Wednesday, June 6, 2012


Analyzing Scope Creep

To begin, I have not personally been a part of a project that experienced issues related to scope creep. I have however held a position that continuously experienced scope creep. I found that this has been coined “mission creep”. “One of the most common forms of mission creep, however, is not a project at all. It's your overall job” (Wade, 2008, pg 1). That position is the position I hold currently. When I began my job 4 years ago, I started as a Title 1 Tutor. What this involved was pulling students from their classrooms for extra help with reading skills. The students could be pulled individually or in small groups from kindergarten and first grade.
As the years progressed more responsibilities were given to the Title 1 Tutors in response to our work ethic and abilities. Many of us were asked to do more testing, help with classes, run committees (such as Right to Read Week and Dr Seuss Week), and sometimes even teach small group classes (9 students). As we got better at our job, more responsibilities were added, but the perception that we “did nothing” still existed among some of the regular teachers. Our school secretary was quoted as saying, “Title 1 Tutors should be the best teachers in the building”, yet we were still not seen as doing as much as a regular teacher. Sometimes I thought we did more. At the end of this school year, I was hired as a full time Kindergarten teacher; this will be my first year to compare Title and Regular Ed. It should be interesting!

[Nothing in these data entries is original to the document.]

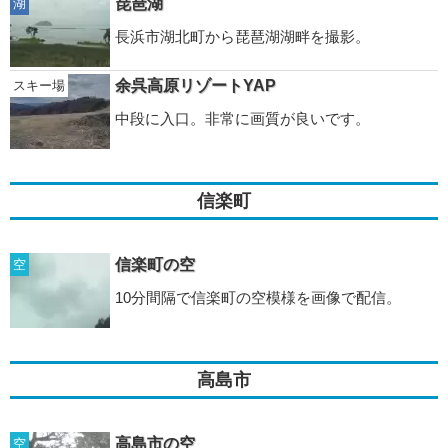
琵琶湖
湖
長浜市湖北町から琵琶湖湖畔を撮影。
余呉高原リゾートYAP
スキー場
中段に入口。非常に画質が良いです。
信楽町
信楽町の空
空
10分間隔で信楽町の空模様を画像で配信。
高島市
高島市の空
空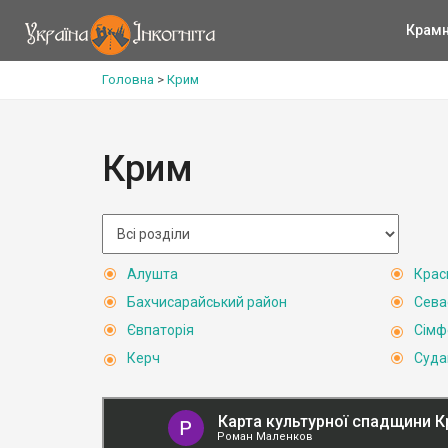
Крам
Головна
>
Крим
Крим
Алушта
Крас
Бахчисарайський район
Сева
Євпаторія
Сімф
Керч
Суда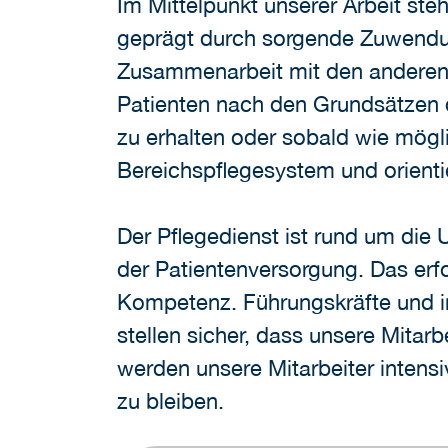
Im Mittelpunkt unserer Arbeit ste
geprägt durch sorgende Zuwendung
Zusammenarbeit mit den anderen 
Patienten nach den Grundsätzen d
zu erhalten oder sobald wie mögli
Bereichspflegesystem und orient
Der Pflegedienst ist rund um die
der Patientenversorgung. Das er
Kompetenz. Führungskräfte und 
stellen sicher, dass unsere Mita
werden unsere Mitarbeiter intens
zu bleiben.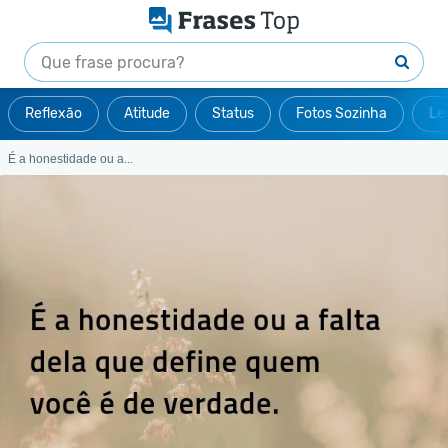
Reflexão
Atitude
Status
Fotos Sozinha
Le
É a honestidade ou a...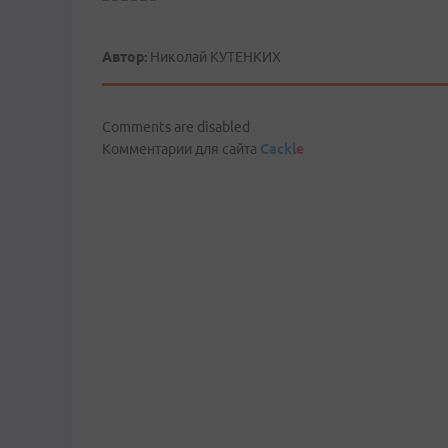
Автор:
Николай КУТЕНКИХ
Comments are disabled
Комментарии для сайта
Cackl
e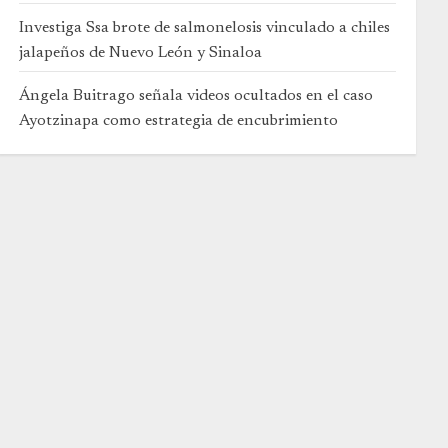
Investiga Ssa brote de salmonelosis vinculado a chiles
jalapeños de Nuevo León y Sinaloa
Ángela Buitrago señala videos ocultados en el caso
Ayotzinapa como estrategia de encubrimiento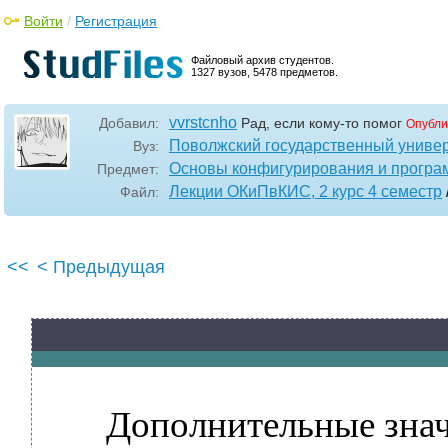
Войти
/
Регистрация
Файловый архив студентов.
1327 вузов, 5478 предметов.
vvrstcnho
Добавил:
Рад, если кому-то помог
Опубли
Поволжский государственный универ
Вуз:
Основы конфигурирования и програ
Предмет:
Лекции ОКиПвКИС, 2 курс 4 семестр
Файл:
<<
< Предыдущая
Дополнительные знач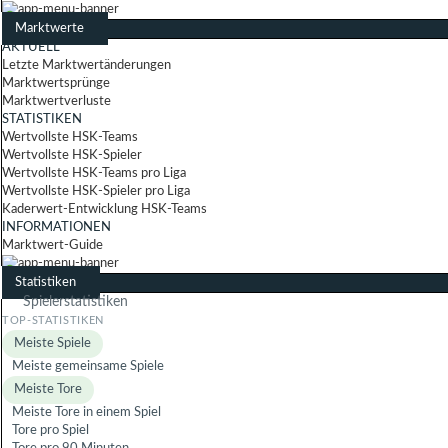
Marktwerte
AKTUELL
Letzte Marktwertänderungen
Marktwertsprünge
Marktwertverluste
STATISTIKEN
Wertvollste HSK-Teams
Wertvollste HSK-Spieler
Wertvollste HSK-Teams pro Liga
Wertvollste HSK-Spieler pro Liga
Kaderwert-Entwicklung HSK-Teams
INFORMATIONEN
Marktwert-Guide
Statistiken
Spielerstatistiken
Meiste Spiele
Meiste gemeinsame Spiele
Meiste Tore
Meiste Tore in einem Spiel
Tore pro Spiel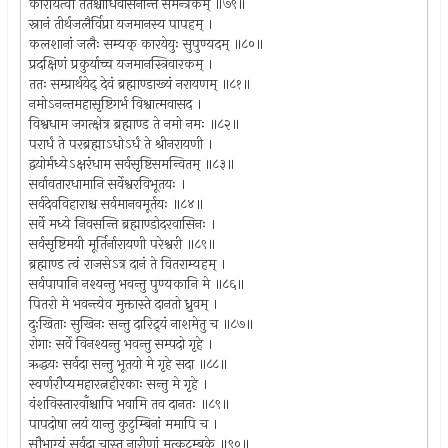
कारयित्वा ततश्चाधिवासनान्ते समन्त्रकम् ॥७९॥
स्नानं तीर्थजलैर्विप्रा यजमानस्य पापहम् ।
कलशानां जलैः सम्यक् कारयेयुः सुपुण्यदम् ॥८०॥
प्रदक्षिणं प्रकुर्याच्च यजमानस्त्रिवारकम् ।
ततः सम्प्रार्थयेद् देवं ब्रह्माण्डाख्यं नरायणम् ॥८१॥
नमोऽनन्तमहासृष्टिगर्भ विश्वात्मवासद ।
विश्वधाम जगत्क्षेत्र ब्रह्माण्ड ते नमो नमः ॥८२॥
परार्धं ते परब्रह्माऽधोऽर्धं ते श्रीनरायणी ।
द्वयोर्मध्येऽक्षरंधाम सर्वसृष्टिसमन्वितम् ॥८३॥
सर्वावतारधामानि सर्वेश्वरविभूतयः ।
सर्वदेवविहाराश्च सर्वमानवमूर्तयः ॥८४॥
सर्वे मध्ये निवसन्ति ब्रह्माण्डोदरवासिनः ।
सर्वसृष्टिमयी मूर्तिर्नारायणी परेश्वरी ॥८९॥
ब्रह्माण्ड त्वं राजसेऽत्र दानं ते वितराम्यहम् ।
सर्वपापानि नश्यन्तु भवन्तु पुण्यकानि मे ॥८६॥
पितरो मे भवन्त्येव मुक्तास्ते दानतो ध्रुवम् ।
दुःखिताः सुखिनः सन्तु दारिद्र्यं नाशमेतु च ॥८७॥
रोगाः सर्वे विनश्यन्तु भवन्तु सम्पदो गृहे ।
ऋद्धयः सर्वदा सन्तु भूतयो मे गृहे सदा ॥८८॥
स्वर्णरौप्यमहारत्नहीरकाः सन्तु मे गृहे ।
वंशविस्तारवाँश्चापि भवामि तव दानतः ॥८९॥
पापदोषा लयं यान्तु कुटुम्बिनां ममापि च ।
सौभाग्यं सर्वदा चास्तु नारीणां मत्कुटुम्बके ॥९०॥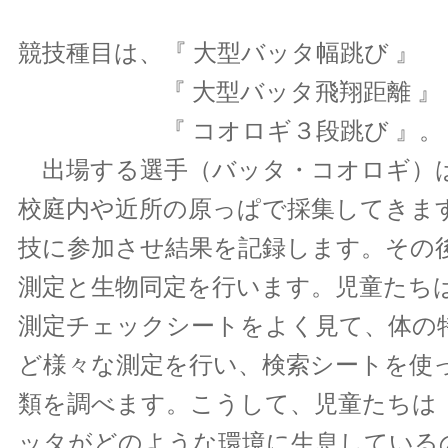
競技種目は、『 大型バッタ幅跳び 』
『 大型バッタ飛翔距離 』
『 コオロギ３段跳び 』。
出場する選手（バッタ・コオロギ）
校庭内や近所の原っぱで採集してきま
技に参加させ結果を記録します。その
測定と生物同定を行います。児童たち
測定チェックシートをよく見て、体の
ど様々な測定を行い、検索シートを使
類を調べます。こうして、児童たちは
ッタがどのような環境に生息している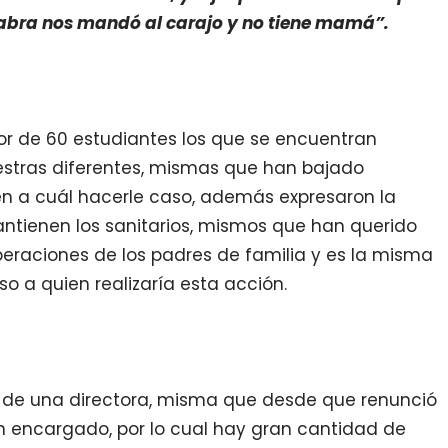
labra nos mandó al carajo y no tiene mamá”.
or de 60 estudiantes los que se encuentran
estras diferentes, mismas que han bajado
en a cuál hacerle caso, además expresaron la
antienen los sanitarios, mismos que han querido
eraciones de los padres de familia y es la misma
o a quien realizaría esta acción.
ta de una directora, misma que desde que renunció
un encargado, por lo cual hay gran cantidad de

As I think back to my experience with scope creep, I feel that the better we got, the more things got thrown at us. We got pretty good at juggling, however now that a new person must come in to do the job; I think it is going to be very difficult. For a new person, everything is going to be thrown at them all at once, without the slow addition to the duties. Instead they will be expected to do as we have in the past 4 years, instead of fulfilling the initial duties as I did when I began. I also think that throwing more duties at us, just because we got better at our job, didn’t necessarily feel right to us. It wasn’t the type of reward system I was looking for!  As a manager of these new Title 1 Tutors I would have them shadow one of the “experienced” Title 1 Tutors for a week to get a grasp of how to do things, and how not to. I think this sort of apprenticeship would be a good way to “get their toes wet”. This would allow for scope creep/mission creep to be non-existent. The tutors would know their responsibilities from the beginning.